-
Notifications
You must be signed in to change notification settings - Fork 1.6k
Memcached Benchmark
The following describe the details of the Memcached benchmark making it reproducible. Let us know if you find anything is missing.
Raw data:
CPU | Seastar Memcached with DPDK | Stock Memcached (multi process) | Stock memcached (multi threaded) |
---|---|---|---|
2 | 553,175 | 350,844 | 321,287 |
4 | 1,021,918 | 615,270 | 573,149 |
6 | 1,703,790 | 857,428 | 709,502 |
8 | 2,149,162 | 1,102,417 | 741,356 |
10 | 2,629,885 | 1,335,069 | 608,014 |
12 | 2,870,919 | 1,528,598 | 608,968 |
14 | 3,217,044 | 1,726,642 | 440,658 |
16 | 3,460,167 | 1,887,060 | 603,479 |
18 | 4,049,397 | 2,167,573 | 902,192 |
20 | 4,426,457 | 2,281,064 | 1,128,469 |
As you can see, SeaStar's Memcache server is 4X faster than the stock threaded memcache. The later suffers from various locking issues, especially the mutex_trylock busy wait look. In order to squeeze more performance out of stock memcache we executed it as multiple single processes that share nothing. It's not a fair comparison since this way memory isn't shared and it puts some responsibility and complexity on the client. Even with this approach SeaStar outperforms stock memcache by 2X.
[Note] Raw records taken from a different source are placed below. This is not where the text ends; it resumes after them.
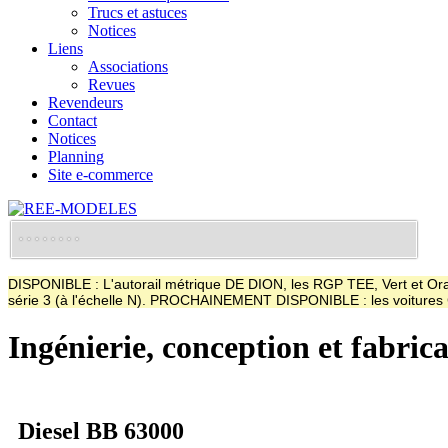
Trucs et astuces
Notices
Liens
Associations
Revues
Revendeurs
Contact
Notices
Planning
Site e-commerce
DISPONIBLE : L'autorail métrique DE DION, les RGP TEE, Vert et Oran
série 3 (à l'échelle N). PROCHAINEMENT DISPONIBLE : les voitur
Ingénierie, conception et fabric
Diesel BB 63000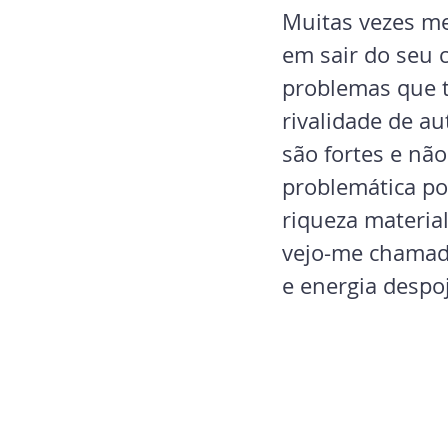
Muitas vezes me
em sair do seu 
problemas que 
rivalidade de a
são fortes e nã
problemática por
riqueza materia
vejo-me chamada
e energia despo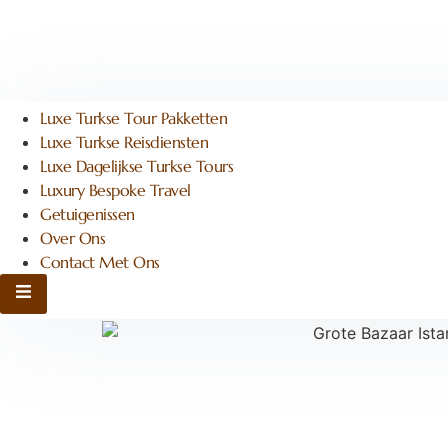
Luxe Turkse Tour Pakketten
Luxe Turkse Reisdiensten
Luxe Dagelijkse Turkse Tours
Luxury Bespoke Travel
Getuigenissen
Over Ons
Contact Met Ons
Hamburger Toggle Menu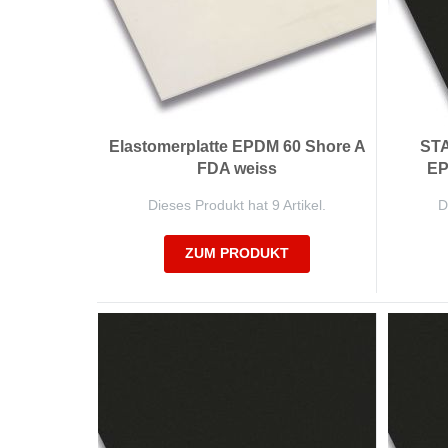
Elastomerplatte EPDM 60 Shore A
STA
FDA weiss
EP
Dieses Produkt hat 9 Artikel.
D
ZUM PRODUKT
It worth to note that SeaStar was designed for much more complex scenarios than memcache and should excel even more when high level of parallelism is needed.
The stats were retrieved using graphite and the internal collectd client when run with 4 cores. The top right graph shows the packet coalescing rate - as the load increases (the top left graph shows the idle time shrinks to zero), each packet processing round handles 30 packets.
The bottom right graph shows #tasks executed per core. The number is 1,250,000/sec. Remember it's the amount of SeaStar tasks, not memcache. The bottom left graph shows the number of network packets each core handles (in this setup, between 200k/s-250k/s).
Let's observe the difference between the various cpu hog functions using perf top. First let's see SeaStar's perf data. The kernel code is completely out of the picture. The most cpu intensive function is that hash function, not surprisingly. Afterwards memory deletion and allocation are next.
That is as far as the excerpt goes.